Sure, cable’s come quite pretty far in terms of pushing envelope. Nip/Tuck, Mad Men and It’s Always Sunny in Philadelphia aren’t exactly family friendly, but they still can’t go as far as The Sopranos, Queer as Folk or The Wire do. Gore’s never really been a spotlight of TWD, but it’s important to show that the world these characters are living in is a very dangerous place. Can AMC show someone’s jugular being ripped out by a zombie or Michonne carving through everyone with her sword? More importantly, they won’t be able to use the harsh language that is necessary in TWD. It’s Always Sunny drops the occasional S-bomb, but you just can’t get away with the word “fuck” on a channel with less than three digits. I guess you can tone down the series for cable, but then it’s not the series we all love. The Walking Dead isn’t a basic cable kind of comic.

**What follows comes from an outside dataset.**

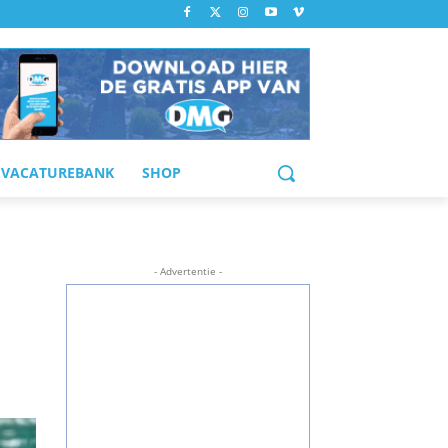
VACATUREBANK
SHOP
- Advertentie -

But I’m probably getting ahead of myself here. Lots and lots of shows get development deals and then never actually make it to air. And if Robert Kirkman is involved, he’s not going to let his baby become utter crap. I guess the biggest question then becomes whether the series is an adaptation of the comic or (preferably) an entirely new storyline. Only time will tell.

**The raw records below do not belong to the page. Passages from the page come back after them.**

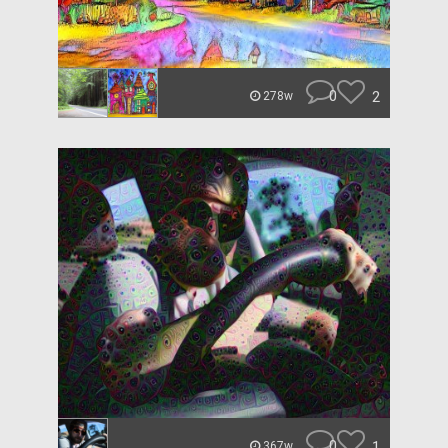
0
2
278w
0
1
367w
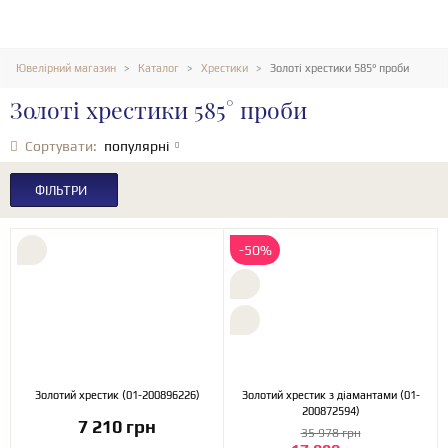
Ювелірний магазин
Каталог
Хрестики
Золоті хрестики 585° проби
Золоті хрестики 585° проби
Сортувати:
популярні
ФІЛЬТРИ
-50%
Золотий хрестик (01-200896226)
Золотий хрестик з діамантами (01-
200872594)
7 210 грн
35 978 грн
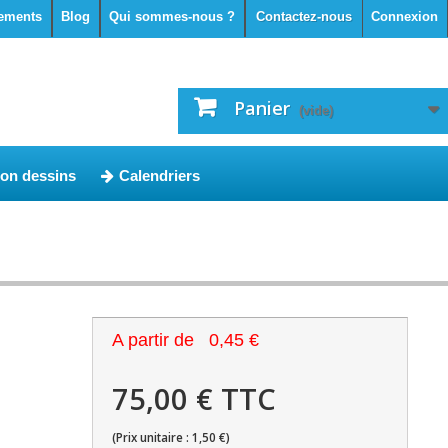
ements
Blog
Qui sommes-nous ?
Contactez-nous
Connexion
Panier
(vide)
ion dessins
Calendriers
A partir de
0,45 €
75,00 € TTC
(Prix unitaire : 1,50 €)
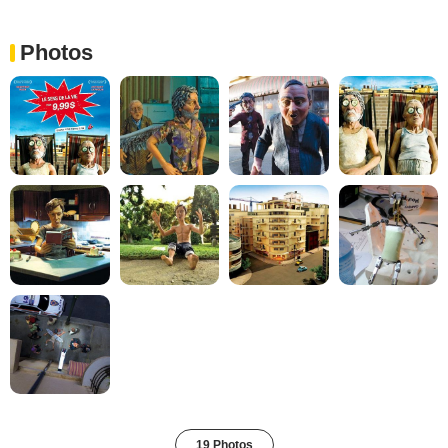
Photos
19 Photos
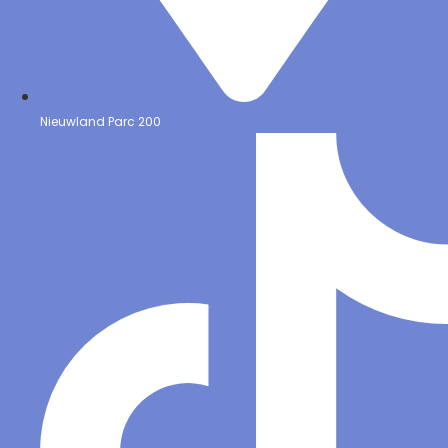
Nieuwland Parc 200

As for The Walking Dead #64, which came out this week, I don’t really have a lot to say. It’s part three of a five-part storyline, so we’re past the first big twist but not yet to the bulk of the action. I didn’t really get excited about the issue until the very last panel, which showed Rick, Abraham and Michonne looking all badass while Rick says “They’re fucking with the wrong people.” Looks like the hunters may become the hunted very, very soon. Of course, the cast will probably sustain a few casualties in the process. Abraham’s girlfriend (whatever the hell her name is) seems like the most obvious victim, because she’s the one keeping the mental stability of Abe in check.
Readers of TWD were once again treated to a free B&W reprint of a recent Image #1 release on the flipside of the issue. I was already reading Chew when last issue hit, but I’d never read Viking before. And I probably won’t be doing so anytime in the near future. The heroes of the story senselessly murder some folks at the beginning of the story, then there’s an eel-hunting vignette followed by what may have been a woman being raped by a bear (I’m not quite certain). And theres’ the problem: The storytelling and the art is confusing. A bunch of the characters look really similar and they aren’t sufficiently identified by name even though this is the first time any of them have existed. Maybe things would make more sense in full color and the normal larger format, but I doubt it.

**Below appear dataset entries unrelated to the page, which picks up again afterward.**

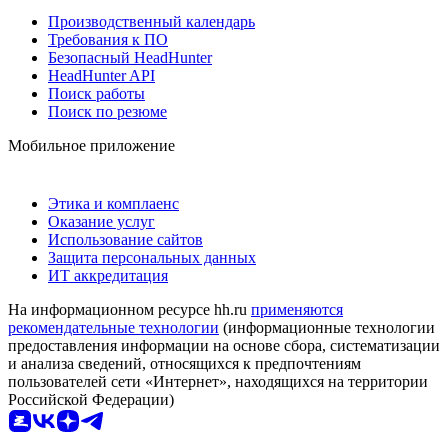
Производственный календарь
Требования к ПО
Безопасный HeadHunter
HeadHunter API
Поиск работы
Поиск по резюме
Мобильное приложение
Этика и комплаенс
Оказание услуг
Использование сайтов
Защита персональных данных
ИТ аккредитация
На информационном ресурсе hh.ru
применяются
рекомендательные технологии
(информационные технологии
предоставления информации на основе сбора, систематизации
и анализа сведений, относящихся к предпочтениям
пользователей сети «Интернет», находящихся на территории
Российской Федерации)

Maybe I’m just remembering wrong, but I’m pretty sure The Riches dropped F-bombs on FX, as did The Shield. I think the Shield had some nudity and kind of graphic sexual content too. And this is America — if you can get away with some sex, you’ll have no problem whatsoever including a ton of violence.
That’ll be great if it happens. I haven’t read any Walking Dead since that day you and the Colonel and I sat around and read comics, but I really liked what I read.
We should do that again someday and let you catch up. I’m not sure how far you got, but I can gaurantee it’s only gotten better since then.
I just got done watching the Shield on DVD and it definitely gets pretty graphic.
As for portraying the violence, I see no way in witch the show could be as gory as the comics, but that doesn’t mean they’ll leave it out. You can imply a lot of terrible violence with clever camera work and editing. It’s not like you ever see a knife actually stabbing anybody in PSYCHO, but you still know exactly what happened.
And yeah, I second that i hope they don’t just exactly follow the comic’s storylines, because that would just be boring. I don’t see how they could, though, because when you’re working with an ensemble cast, each actor will have different commitments anyway so the storyline logistically couldn’t be identical. It’d be cool if Kirkman could have some sort of consulting/producing role in the show.